ACTIVITY -> Each record below should be printed exactly as it was written.

SOURCE DATA ->
# # #

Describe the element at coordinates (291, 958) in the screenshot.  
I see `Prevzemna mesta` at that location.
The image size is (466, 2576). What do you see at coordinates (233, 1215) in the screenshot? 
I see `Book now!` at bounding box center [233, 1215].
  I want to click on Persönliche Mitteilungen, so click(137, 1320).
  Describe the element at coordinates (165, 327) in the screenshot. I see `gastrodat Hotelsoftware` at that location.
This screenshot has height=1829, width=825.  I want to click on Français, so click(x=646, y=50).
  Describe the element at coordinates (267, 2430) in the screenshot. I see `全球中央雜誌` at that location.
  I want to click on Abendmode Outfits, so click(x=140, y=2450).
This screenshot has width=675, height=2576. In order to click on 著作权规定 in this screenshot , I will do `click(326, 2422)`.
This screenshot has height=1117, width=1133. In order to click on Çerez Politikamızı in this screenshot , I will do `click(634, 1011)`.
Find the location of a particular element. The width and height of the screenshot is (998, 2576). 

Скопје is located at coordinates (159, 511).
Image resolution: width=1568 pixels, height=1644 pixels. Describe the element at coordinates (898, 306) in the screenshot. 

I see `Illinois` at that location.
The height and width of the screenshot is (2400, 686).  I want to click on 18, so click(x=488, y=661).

# # #

ANSWER BELOW ->
Describe the element at coordinates (291, 958) in the screenshot.  
I see `Prevzemna mesta` at that location.
The image size is (466, 2576). What do you see at coordinates (233, 1215) in the screenshot? 
I see `Book now!` at bounding box center [233, 1215].
  I want to click on Persönliche Mitteilungen, so click(137, 1320).
  Describe the element at coordinates (165, 327) in the screenshot. I see `gastrodat Hotelsoftware` at that location.
This screenshot has height=1829, width=825.  I want to click on Français, so click(x=646, y=50).
  Describe the element at coordinates (267, 2430) in the screenshot. I see `全球中央雜誌` at that location.
  I want to click on Abendmode Outfits, so click(x=140, y=2450).
This screenshot has width=675, height=2576. In order to click on 著作权规定 in this screenshot , I will do `click(326, 2422)`.
This screenshot has height=1117, width=1133. In order to click on Çerez Politikamızı in this screenshot , I will do `click(634, 1011)`.
Find the location of a particular element. The width and height of the screenshot is (998, 2576). 

Скопје is located at coordinates (159, 511).
Image resolution: width=1568 pixels, height=1644 pixels. Describe the element at coordinates (898, 306) in the screenshot. 

I see `Illinois` at that location.
The height and width of the screenshot is (2400, 686).  I want to click on 18, so click(x=488, y=661).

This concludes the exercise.